Nuclear weapons are sought for many reasons. In particular. I refer to the following passage from Hoover's:

Finally, India’s approach to nuclear weapons is still fundamentally conservative. Viewing nuclear weapons mainly as political instruments for deterring blackmail and an adversary’s nuclear use, New Delhi treats its strategic capabilities primarily as instruments of dissuasion. As a result, it has concentrated on building secure second-strike reserves against both Pakistan and China, and at a slower rate than both. While India possesses a large inventory of weapon-grade and reactor-grade plutonium, these resources have not been used to build the largest weapon stockpile that India is capable of. Pakistan, in contrast, views its nuclear weapons far more expansively: they serve to deter threats and/or nuclear and conventional attacks by India (and increasingly the United States); they also function as military instruments of war at the tactical and operational levels, mainly to threaten escalation to strategic levels in order to force war termination after a conventional conflict has already begun; and, most problematically, they finally serve as a license for pursuing sub-conventional conflicts against India through the use of terrorist proxies on the assumption that the pervasive threat of Pakistani nuclear use would prevent any meaningful military retaliation by New Delhi, while at the same time functioning as instruments for catalyzing international intervention to pressure India should Pakistan’s expectations about New Delhi’s restraint prove to be fallacious.7 Consequently, Pakistan has concentrated on enlarging its inventory of both highly enriched uranium and weapons-grade plutonium and using both to build the largest and most diverse stockpile of nuclear weapons that Pakistan is capable of, although this effort—just like its Indian counterpart—is riddled with the usual inefficiencies that are endemic to South Asia.

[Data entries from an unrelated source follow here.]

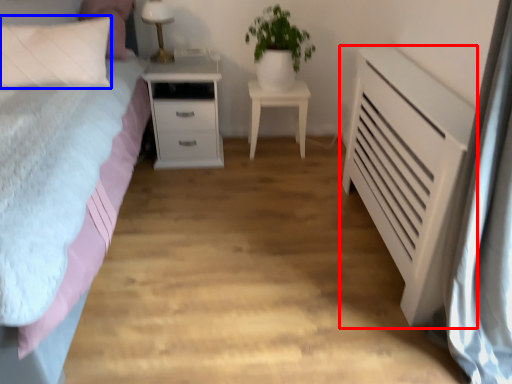 Question: Which object is further to the camera taking this photo, chest of drawers (highlighted by a red box) or pillow (highlighted by a blue box)?

Choices:
 (A) chest of drawers
 (B) pillow

Answer: (B) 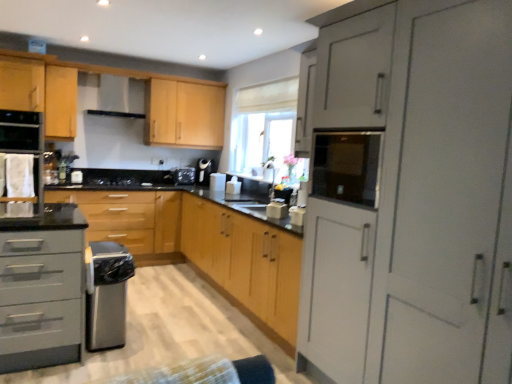 Question: Is black matte gas stove at center wider or thinner than white glossy toaster at center, which ranks as the second appliance in right-to-left order?

Choices:
 (A) wide
 (B) thin

Answer: (A)

Question: In the image, is black matte gas stove at center positioned in front of or behind white glossy toaster at center, which is counted as the 4th appliance, starting from the back?

Choices:
 (A) front
 (B) behind

Answer: (A)

Question: Which object is the farthest from the satin silver dishwasher at lower left?

Choices:
 (A) white fabric oven at left
 (B) black glass microwave at upper right
 (C) matte black toaster at center, placed as the 1th appliance when sorted from right to left
 (D) white glossy paper towel dispenser at center, the fourth appliance viewed from the front
 (E) black glass oven at left, marked as the 2th appliance in a front-to-back arrangement

Answer: (D)

Question: Which object is positioned farthest from the light wood cabinet at upper left, the 1th cabinetry when ordered from back to front?

Choices:
 (A) matte black toaster at center, arranged as the sixth appliance when viewed from the left
 (B) white fabric oven at left
 (C) matte gray cabinet at left, the 4th cabinetry positioned from the back
 (D) black matte exhaust hood at upper center
 (E) wooden cabinet at center, the 2th cabinetry from the back

Answer: (A) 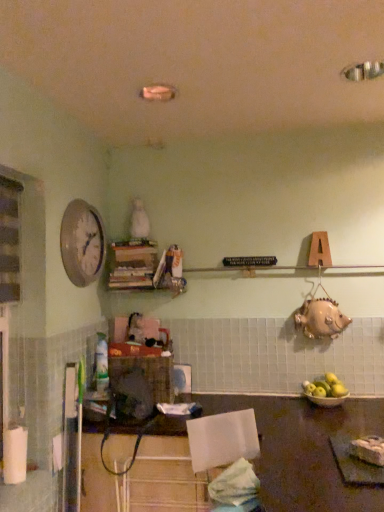 Question: Is wooden books at center bigger or smaller than yellow matte apple at lower right?

Choices:
 (A) small
 (B) big

Answer: (B)

Question: Is wooden books at center in front of or behind yellow matte apple at lower right in the image?

Choices:
 (A) front
 (B) behind

Answer: (B)

Question: Estimate the real-world distances between objects in this image. Which object is farther from the wooden table at lower center?

Choices:
 (A) yellow matte apple at lower right
 (B) wooden books at center
 (C) white glossy clock at upper left
 (D) white matte paper towel at lower left

Answer: (C)

Question: Which is farther from the yellow matte apple at lower right?

Choices:
 (A) white matte paper towel at lower left
 (B) wooden books at center
 (C) wooden table at lower center
 (D) white glossy clock at upper left

Answer: (A) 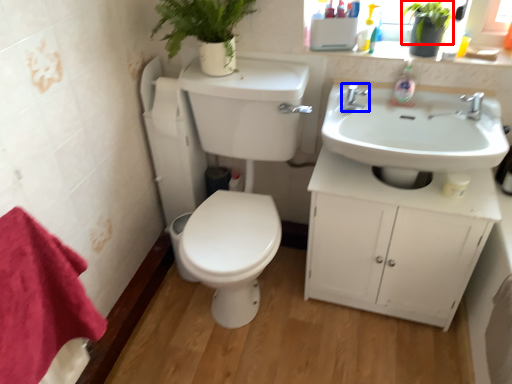 Question: Which object is closer to the camera taking this photo, plant (highlighted by a red box) or tap (highlighted by a blue box)?

Choices:
 (A) plant
 (B) tap

Answer: (A) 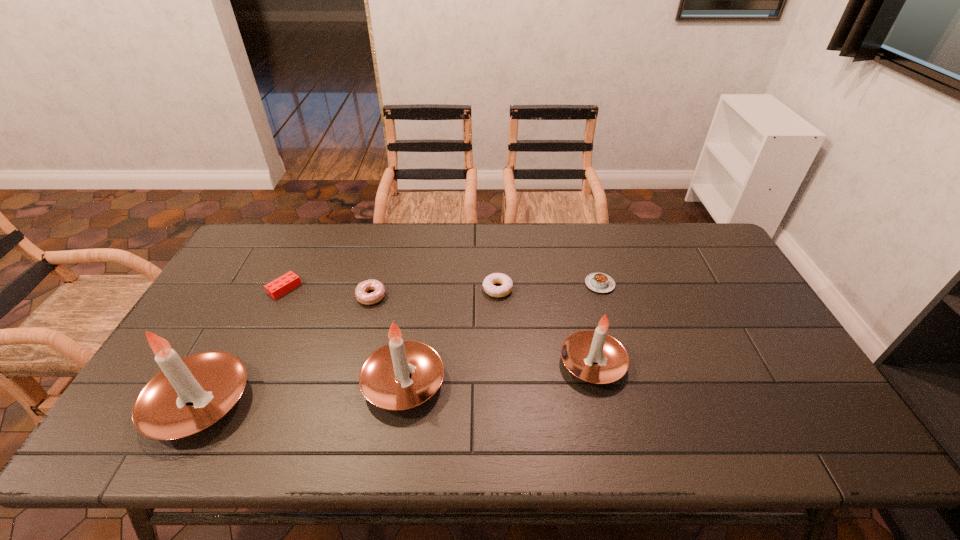 The height and width of the screenshot is (540, 960). In order to click on free space located on the right of the second candle from left to right in this screenshot , I will do coord(508,382).

I want to click on free spot located on the right of the rightmost candle, so click(683, 363).

This screenshot has height=540, width=960. I want to click on free point located 0.220m on the back of the Lego, so click(x=309, y=236).

Identify the location of vacant point located 0.060m on the right of the third object from right to left. (532, 289).

The height and width of the screenshot is (540, 960). I want to click on vacant area situated on the front of the left doughnut, so click(x=350, y=377).

Find the location of a particular element. Image resolution: width=960 pixels, height=540 pixels. vacant space located 0.210m on the front of the pudding is located at coordinates (618, 348).

What are the coordinates of `object situated at the left edge` in the screenshot? It's located at (189, 394).

The height and width of the screenshot is (540, 960). I want to click on object that is at the near left corner, so click(x=189, y=394).

Find the location of a particular element. free location at the far edge of the desktop is located at coordinates (364, 254).

The height and width of the screenshot is (540, 960). What are the coordinates of `free region at the near edge of the desktop` in the screenshot? It's located at (631, 393). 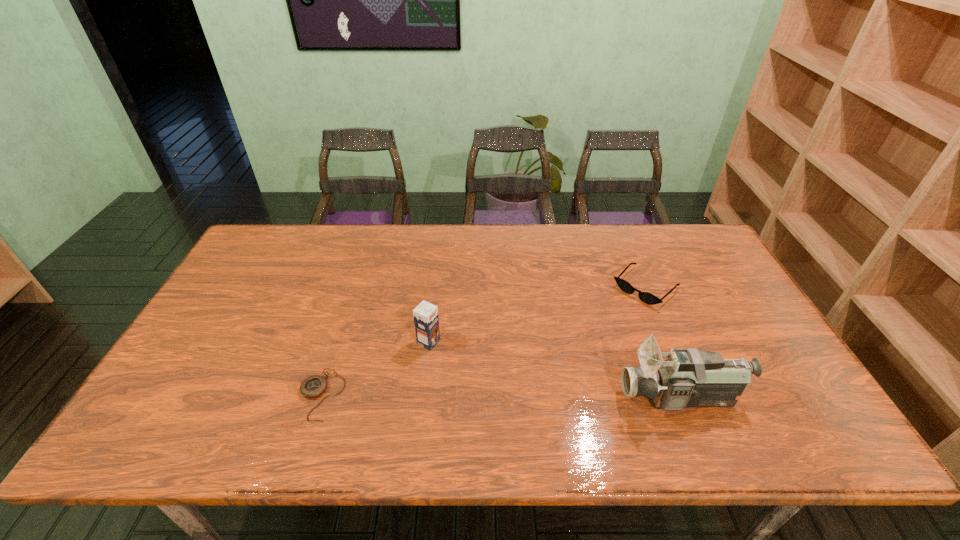 The image size is (960, 540). Find the location of `free point located 0.050m on the front-facing side of the camcorder`. free point located 0.050m on the front-facing side of the camcorder is located at coordinates (601, 397).

The image size is (960, 540). What are the coordinates of `vacant region located 0.150m on the front-facing side of the farthest object` in the screenshot? It's located at pos(601,332).

Find the location of a particular element. vacant area located 0.060m on the front-facing side of the farthest object is located at coordinates (618, 314).

Where is `free space located 0.360m on the front-facing side of the farthest object`? This screenshot has height=540, width=960. free space located 0.360m on the front-facing side of the farthest object is located at coordinates point(555,377).

Where is `free point located on the front label of the third object from right to left`? This screenshot has width=960, height=540. free point located on the front label of the third object from right to left is located at coordinates [533, 394].

This screenshot has height=540, width=960. What are the coordinates of `vacant area situated on the front label of the third object from right to left` in the screenshot? It's located at (564, 410).

In order to click on vacant space situated on the front label of the third object from right to left in this screenshot , I will do `click(564, 410)`.

Locate an element on the screen. The width and height of the screenshot is (960, 540). object located at the far edge is located at coordinates (648, 298).

Find the location of `pocket watch that is at the near edge`. pocket watch that is at the near edge is located at coordinates (314, 386).

Where is `camcorder present at the near edge`? camcorder present at the near edge is located at coordinates (690, 377). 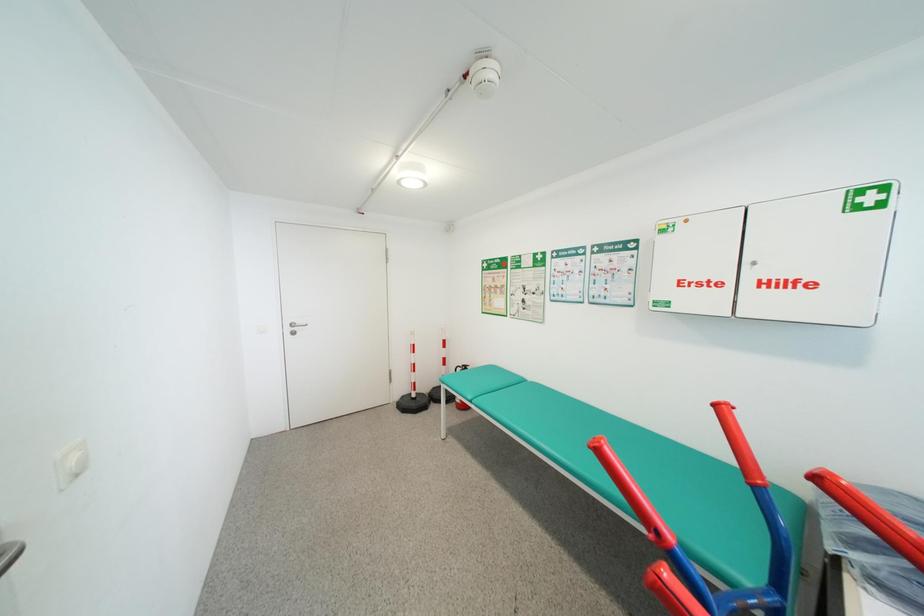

In any event, the strong belief in India and Pakistan (and in China) that they are still some ways from achieving the kind of nuclear capabilities required to protect their national interests ensures that all three states will likely continue to expand their nuclear arsenals for many years to come, even if the other established nuclear powers continue to pursue progressive reductions in stockpile size in the interim.
to make a big nuclear soda for Godzilla to charge up his atomic breath
In general, I think Iran will continue to build weapons of mass destruction.